* [Assigned task] Comb the records below for the string "menu" and copy each line where it turns up.

* [Given records]
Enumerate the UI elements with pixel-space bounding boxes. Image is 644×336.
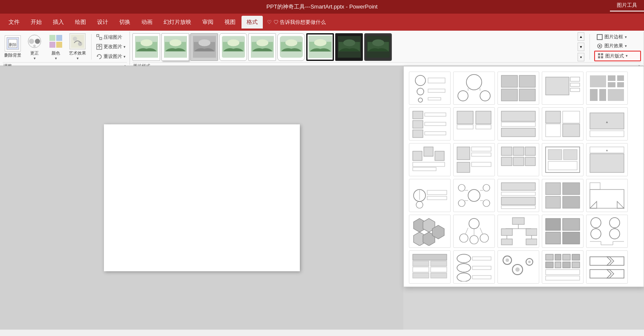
svg-point-36 [285,40,297,46]
svg-rect-180 [413,273,429,278]
styles-expand[interactable]: ▾ [578,53,584,61]
svg-point-61 [480,91,490,101]
svg-rect-140 [546,183,561,195]
svg-marker-204 [590,257,614,265]
panel-item-caption-box[interactable] [453,107,495,141]
change-pic-button[interactable]: 更改图片 ▾ [95,43,127,51]
panel-item-strip-layout[interactable] [497,179,539,212]
panel-item-titled-matrix[interactable] [542,107,584,141]
svg-rect-16 [100,37,102,40]
panel-item-titled-pic2[interactable]: ▲ [586,143,628,176]
style-thumb-7[interactable] [306,33,334,61]
svg-point-13 [73,37,77,41]
menu-animation[interactable]: 动画 [136,16,158,29]
svg-rect-107 [472,153,491,156]
svg-point-21 [141,40,152,46]
panel-item-hex-cluster[interactable] [409,215,451,248]
svg-point-126 [416,201,423,208]
svg-rect-114 [513,157,524,166]
panel-item-oval-list[interactable] [453,250,495,284]
panel-item-single-frame[interactable] [542,72,584,105]
style-thumb-6[interactable] [277,33,305,61]
panel-item-dark-grid[interactable] [542,215,584,248]
style-thumb-5[interactable] [248,33,276,61]
svg-point-154 [480,234,489,242]
panel-item-grid-matrix[interactable] [497,143,539,176]
svg-rect-68 [546,77,569,95]
menu-search[interactable]: ♡ ♡ 告诉我你想要做什么 [267,19,326,26]
correct-button[interactable]: ⊙ 更正 ▾ [25,32,44,61]
svg-rect-197 [572,254,580,260]
svg-rect-52 [601,56,603,58]
svg-point-53 [415,75,426,86]
panel-item-process-flow[interactable] [409,179,451,212]
menu-file[interactable]: 文件 [3,16,25,29]
svg-rect-175 [413,254,447,260]
style-thumb-9[interactable] [364,33,392,61]
pic-border-button[interactable]: 图片边框 ▾ [594,32,641,41]
svg-rect-69 [570,77,580,81]
svg-point-151 [469,218,479,229]
svg-rect-100 [413,151,422,161]
menu-slideshow[interactable]: 幻灯片放映 [158,16,196,29]
pic-format-button[interactable]: 图片版式 ▾ [594,51,641,61]
style-thumb-1[interactable] [132,33,160,61]
reset-pic-button[interactable]: 重设图片 ▾ [95,52,127,61]
panel-item-bubble-list[interactable] [409,72,451,105]
menu-review[interactable]: 审阅 [197,16,218,29]
style-thumb-3[interactable] [190,33,218,61]
panel-item-data-table[interactable] [409,250,451,284]
panel-item-gear-list[interactable] [497,250,539,284]
panel-item-bending-pic[interactable] [409,143,451,176]
ribbon: 删除 删除背景 ⊙ 更正 [0,31,644,66]
menu-start[interactable]: 开始 [26,16,47,29]
svg-rect-161 [501,229,512,235]
panel-item-bubble-org[interactable] [453,215,495,248]
svg-point-60 [458,91,468,101]
panel-item-circle-list[interactable] [586,215,628,248]
compress-pic-button[interactable]: 压缩图片 [95,33,127,41]
menu-insert[interactable]: 插入 [48,16,69,29]
panel-item-frame-layout[interactable] [542,143,584,176]
svg-rect-124 [427,190,447,195]
svg-rect-96 [563,124,580,137]
styles-scroll-down[interactable]: ▼ [578,43,584,51]
menu-draw[interactable]: 绘图 [70,16,91,29]
menu-view[interactable]: 视图 [219,16,241,29]
panel-item-radial-cluster[interactable] [453,179,495,212]
pic-effect-button[interactable]: 图片效果 ▾ [594,41,641,50]
panel-item-grid-layout[interactable] [497,72,539,105]
svg-rect-187 [472,276,491,279]
panel-item-circle-connected[interactable] [453,72,495,105]
panel-item-landscape-caption[interactable]: ▲ [586,107,628,141]
panel-item-org-chart[interactable] [497,215,539,248]
remove-background-button[interactable]: 删除 删除背景 [3,32,23,61]
style-thumb-8[interactable] [335,33,363,61]
svg-rect-119 [548,161,577,170]
panel-item-quad-layout[interactable] [542,179,584,212]
panel-item-complex-grid[interactable] [542,250,584,284]
svg-rect-76 [617,82,624,87]
svg-line-155 [466,228,468,234]
svg-rect-145 [590,183,600,190]
menu-design[interactable]: 设计 [92,16,113,29]
svg-rect-106 [472,147,491,151]
color-button[interactable]: 颜色 ▾ [46,32,66,61]
style-thumb-4[interactable] [219,33,247,61]
art-effect-button[interactable]: 艺术效果 ▾ [67,32,88,61]
svg-rect-10 [49,42,55,48]
svg-rect-86 [457,111,473,124]
panel-item-mosaic[interactable] [586,72,628,105]
style-thumb-2[interactable] [161,33,189,61]
panel-item-arrow-layout[interactable] [586,250,628,284]
menu-format[interactable]: 格式 [242,16,263,29]
svg-text:删除: 删除 [9,43,17,47]
svg-rect-56 [428,78,445,83]
svg-rect-85 [425,132,446,135]
panel-item-monitor-list[interactable] [409,107,451,141]
styles-scroll-up[interactable]: ▲ [578,32,584,41]
panel-item-horizontal-caption[interactable] [497,107,539,141]
menu-transition[interactable]: 切换 [114,16,135,29]
panel-item-square-caption[interactable] [453,143,495,176]
panel-item-corner-tabs[interactable] [586,179,628,212]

* [Solution for this exercise]
menu-animation[interactable]: 动画 [136,16,158,29]
menu-search[interactable]: ♡ ♡ 告诉我你想要做什么 [267,19,326,26]
menu-file[interactable]: 文件 [3,16,25,29]
menu-slideshow[interactable]: 幻灯片放映 [158,16,196,29]
menu-review[interactable]: 审阅 [197,16,218,29]
menu-start[interactable]: 开始 [26,16,47,29]
menu-insert[interactable]: 插入 [48,16,69,29]
menu-draw[interactable]: 绘图 [70,16,91,29]
menu-view[interactable]: 视图 [219,16,241,29]
menu-design[interactable]: 设计 [92,16,113,29]
menu-format[interactable]: 格式 [242,16,263,29]
menu-transition[interactable]: 切换 [114,16,135,29]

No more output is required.